━━ MATERIAL FOR THIS EXERCISE

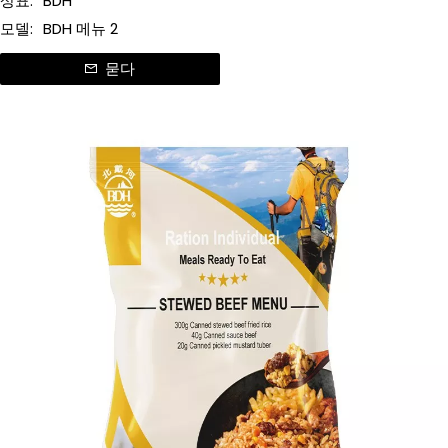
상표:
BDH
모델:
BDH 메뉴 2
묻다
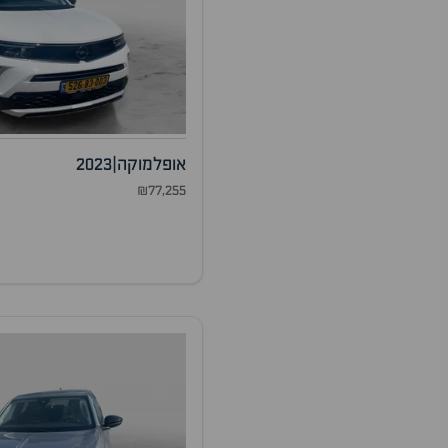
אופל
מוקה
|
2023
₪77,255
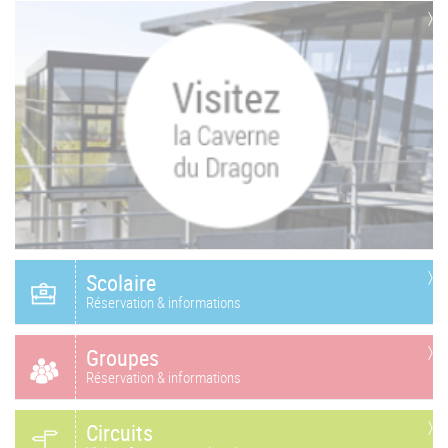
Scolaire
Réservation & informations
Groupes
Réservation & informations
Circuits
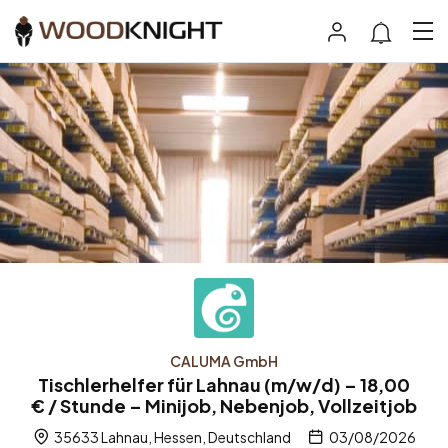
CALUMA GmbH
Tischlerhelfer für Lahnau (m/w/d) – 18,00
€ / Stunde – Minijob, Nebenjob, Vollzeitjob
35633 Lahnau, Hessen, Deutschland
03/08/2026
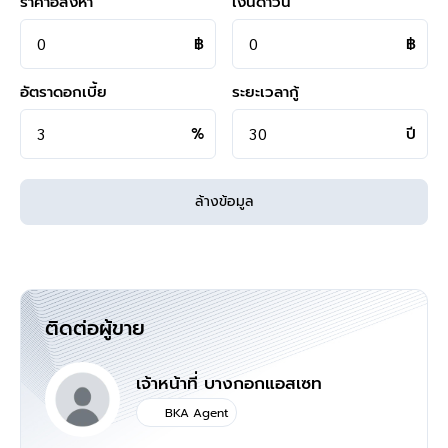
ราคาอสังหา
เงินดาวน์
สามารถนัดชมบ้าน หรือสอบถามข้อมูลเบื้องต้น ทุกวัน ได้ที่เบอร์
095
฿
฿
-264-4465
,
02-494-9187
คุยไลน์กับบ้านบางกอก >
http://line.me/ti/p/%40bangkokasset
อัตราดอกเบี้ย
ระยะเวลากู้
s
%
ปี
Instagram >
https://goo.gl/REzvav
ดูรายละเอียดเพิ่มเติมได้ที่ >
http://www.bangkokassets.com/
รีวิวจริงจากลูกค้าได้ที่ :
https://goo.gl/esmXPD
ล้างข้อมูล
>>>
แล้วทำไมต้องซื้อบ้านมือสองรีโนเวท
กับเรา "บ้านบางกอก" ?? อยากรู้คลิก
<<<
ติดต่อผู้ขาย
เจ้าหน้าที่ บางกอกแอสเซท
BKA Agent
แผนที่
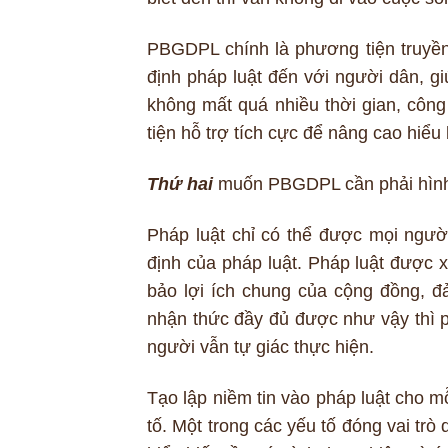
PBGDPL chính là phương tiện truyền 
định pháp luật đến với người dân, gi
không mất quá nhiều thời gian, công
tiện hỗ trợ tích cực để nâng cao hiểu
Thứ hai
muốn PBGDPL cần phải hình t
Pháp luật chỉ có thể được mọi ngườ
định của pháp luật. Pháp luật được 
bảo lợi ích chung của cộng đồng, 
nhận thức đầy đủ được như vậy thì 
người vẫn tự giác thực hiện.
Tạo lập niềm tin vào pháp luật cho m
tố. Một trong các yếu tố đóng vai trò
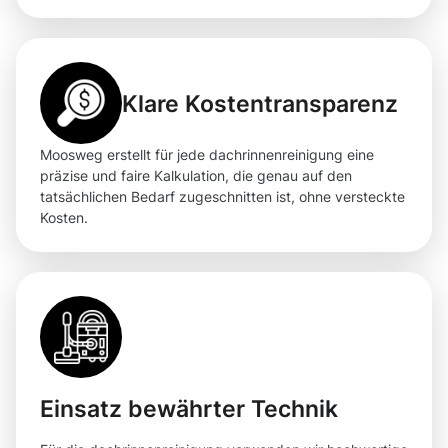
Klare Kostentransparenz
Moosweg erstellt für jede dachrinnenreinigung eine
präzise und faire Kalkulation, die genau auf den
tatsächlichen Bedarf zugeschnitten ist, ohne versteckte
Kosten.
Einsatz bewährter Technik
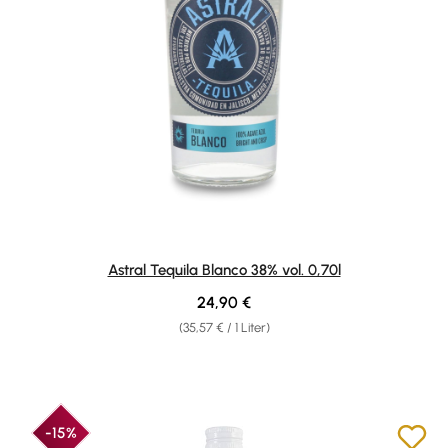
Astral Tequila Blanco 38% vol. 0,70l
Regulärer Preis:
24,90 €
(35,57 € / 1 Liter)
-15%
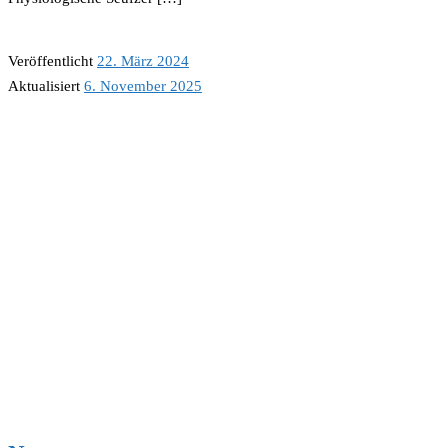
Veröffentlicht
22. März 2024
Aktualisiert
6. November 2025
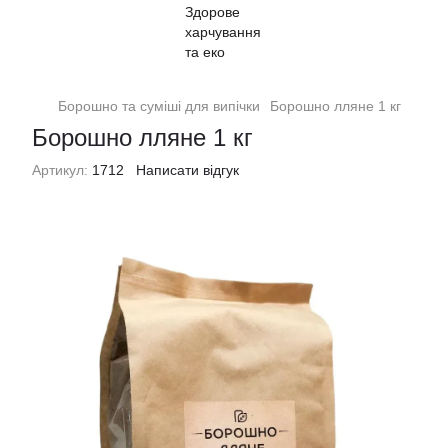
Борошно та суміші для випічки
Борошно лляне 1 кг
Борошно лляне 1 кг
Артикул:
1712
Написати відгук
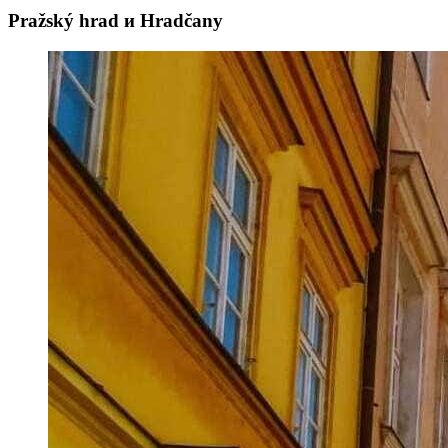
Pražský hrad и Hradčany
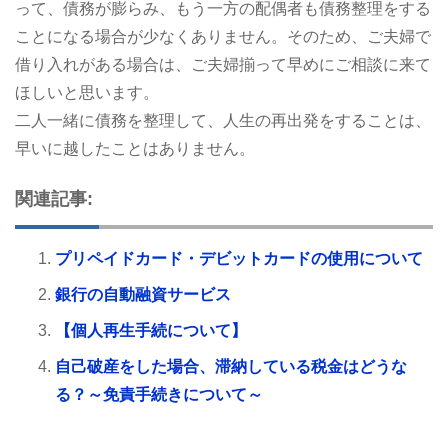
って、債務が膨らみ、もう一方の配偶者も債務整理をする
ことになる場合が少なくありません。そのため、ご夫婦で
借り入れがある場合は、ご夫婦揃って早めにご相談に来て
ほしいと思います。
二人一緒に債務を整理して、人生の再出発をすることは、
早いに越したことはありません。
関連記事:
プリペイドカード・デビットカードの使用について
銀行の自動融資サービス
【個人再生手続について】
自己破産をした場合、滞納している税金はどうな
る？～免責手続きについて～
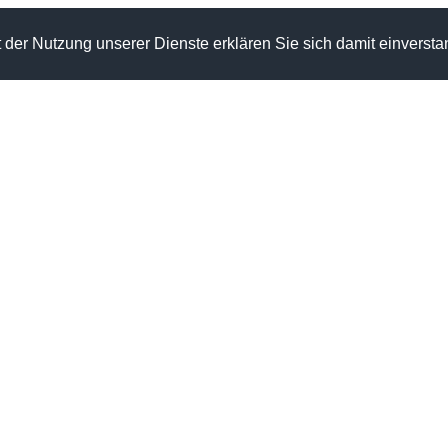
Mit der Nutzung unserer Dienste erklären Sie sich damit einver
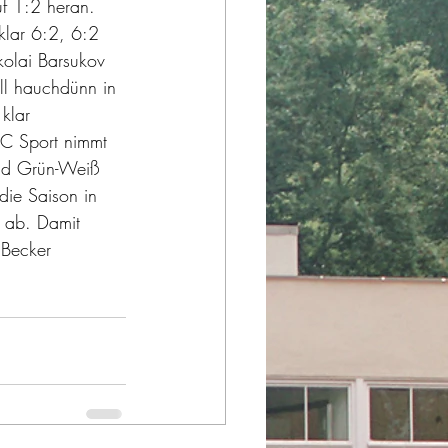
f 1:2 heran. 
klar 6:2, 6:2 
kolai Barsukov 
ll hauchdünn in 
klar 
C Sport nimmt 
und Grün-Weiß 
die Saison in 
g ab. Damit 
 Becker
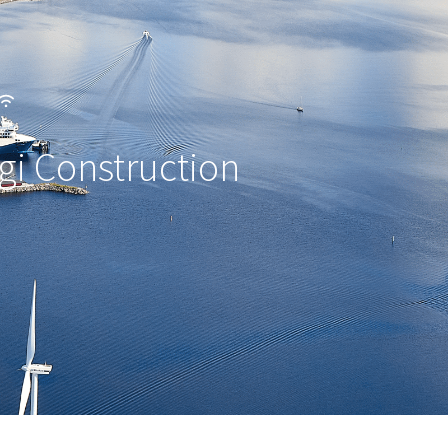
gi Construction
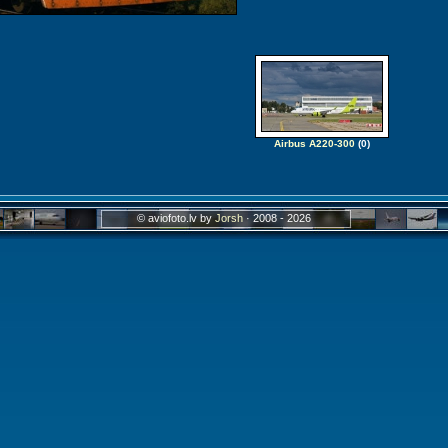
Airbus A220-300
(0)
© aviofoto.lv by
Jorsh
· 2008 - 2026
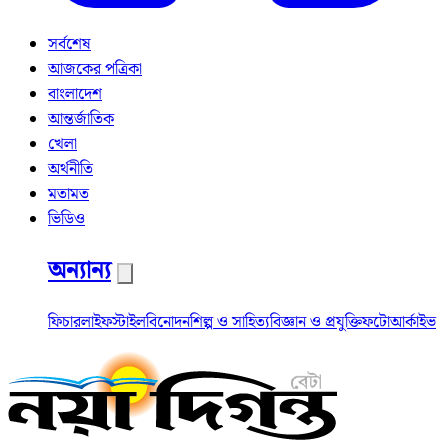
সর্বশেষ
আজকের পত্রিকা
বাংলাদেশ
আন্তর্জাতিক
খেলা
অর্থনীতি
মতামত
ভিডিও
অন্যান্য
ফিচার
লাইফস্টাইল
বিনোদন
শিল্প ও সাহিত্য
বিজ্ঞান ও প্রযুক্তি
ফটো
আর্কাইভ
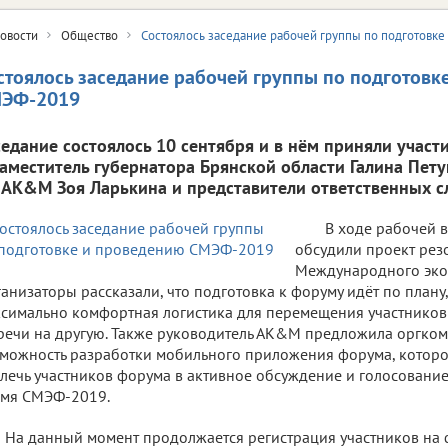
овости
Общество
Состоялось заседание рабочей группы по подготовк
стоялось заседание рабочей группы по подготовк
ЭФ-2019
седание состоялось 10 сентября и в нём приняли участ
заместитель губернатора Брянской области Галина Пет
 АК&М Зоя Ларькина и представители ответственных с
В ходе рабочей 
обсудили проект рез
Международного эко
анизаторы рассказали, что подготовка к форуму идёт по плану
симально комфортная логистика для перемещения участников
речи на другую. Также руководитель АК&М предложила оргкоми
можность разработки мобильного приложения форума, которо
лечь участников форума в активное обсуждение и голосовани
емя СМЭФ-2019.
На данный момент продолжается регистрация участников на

━━━━

- TASK TO COMPLETE
Only the pictures are to be dropped; all other material above must be repeated exactly.

- ANSWER TO THIS EXERCISE
상표:
BDH
모델:
BDH 메뉴 2
묻다
אופל
מוקה
|
2023
₪77,255
Scolaire
Réservation & informations
Groupes
Réservation & informations
Circuits
CALUMA GmbH
Tischlerhelfer für Lahnau (m/w/d) – 18,00
€ / Stunde – Minijob, Nebenjob, Vollzeitjob
35633 Lahnau, Hessen, Deutschland
03/08/2026
ราคาอสังหา
เงินดาวน์
สามารถนัดชมบ้าน หรือสอบถามข้อมูลเบื้องต้น ทุกวัน ได้ที่เบอร์
095
฿
฿
-264-4465
,
02-494-9187
คุยไลน์กับบ้านบางกอก >
http://line.me/ti/p/%40bangkokasset
อัตราดอกเบี้ย
ระยะเวลากู้
s
%
ปี
Instagram >
https://goo.gl/REzvav
ดูรายละเอียดเพิ่มเติมได้ที่ >
http://www.bangkokassets.com/
รีวิวจริงจากลูกค้าได้ที่ :
https://goo.gl/esmXPD
ล้างข้อมูล
>>>
แล้วทำไมต้องซื้อบ้านมือสองรีโนเวท
กับเรา "บ้านบางกอก" ?? อยากรู้คลิก
<<<
ติดต่อผู้ขาย
เจ้าหน้าที่ บางกอกแอสเซท
BKA Agent
แผนที่
PBGDPL chính là phương tiện truyền 
định pháp luật đến với người dân, gi
không mất quá nhiều thời gian, công
tiện hỗ trợ tích cực để nâng cao hiểu
Thứ hai
muốn PBGDPL cần phải hình t
Pháp luật chỉ có thể được mọi ngườ
định của pháp luật. Pháp luật được 
bảo lợi ích chung của cộng đồng, 
nhận thức đầy đủ được như vậy thì 
người vẫn tự giác thực hiện.
Tạo lập niềm tin vào pháp luật cho m
tố. Một trong các yếu tố đóng vai trò
Klare Kostentransparenz
Moosweg erstellt für jede dachrinnenreinigung eine
präzise und faire Kalkulation, die genau auf den
tatsächlichen Bedarf zugeschnitten ist, ohne versteckte
Kosten.
Einsatz bewährter Technik
Astral Tequila Blanco 38% vol. 0,70l
Regulärer Preis:
24,90 €
(35,57 € / 1 Liter)
-15%
Veröffentlicht
22. März 2024
Aktualisiert
6. November 2025
Борошно та суміші для випічки
Борошно лляне 1 кг
Борошно лляне 1 кг
Артикул:
1712
Написати відгук
Pražský hrad и Hradčany
って、債務が膨らみ、もう一方の配偶者も債務整理をする
ことになる場合が少なくありません。そのため、ご夫婦で
借り入れがある場合は、ご夫婦揃って早めにご相談に来て
ほしいと思います。
二人一緒に債務を整理して、人生の再出発をすることは、
早いに越したことはありません。
関連記事:
プリペイドカード・デビットカードの使用について
銀行の自動融資サービス
【個人再生手続について】
自己破産をした場合、滞納している税金はどうな
る？～免責手続きについて～
Mit der Nutzung unserer Dienste erklären Sie sich damit einver
f 1:2 heran. 
klar 6:2, 6:2 
kolai Barsukov 
ll hauchdünn in 
klar 
C Sport nimmt 
und Grün-Weiß 
die Saison in 
g ab. Damit 
 Becker
gi Construction
Airbus A220-300
(0)
© aviofoto.lv by
Jorsh
· 2008 - 2026
সর্বশেষ
আজকের পত্রিকা
বাংলাদেশ
আন্তর্জাতিক
খেলা
অর্থনীতি
মতামত
ভিডিও
অন্যান্য
ফিচার
লাইফস্টাইল
বিনোদন
শিল্প ও সাহিত্য
বিজ্ঞান ও প্রযুক্তি
ফটো
আর্কাইভ
овости
Общество
Состоялось заседание рабочей группы по подготовк
стоялось заседание рабочей группы по подготовк
ЭФ-2019
седание состоялось 10 сентября и в нём приняли участ
заместитель губернатора Брянской области Галина Пет
 АК&М Зоя Ларькина и представители ответственных с
В ходе рабочей 
обсудили проект рез
Международного эко
анизаторы рассказали, что подготовка к форуму идёт по плану
симально комфортная логистика для перемещения участников
речи на другую. Также руководитель АК&М предложила оргкоми
можность разработки мобильного приложения форума, которо
лечь участников форума в активное обсуждение и голосовани
емя СМЭФ-2019.
На данный момент продолжается регистрация участников на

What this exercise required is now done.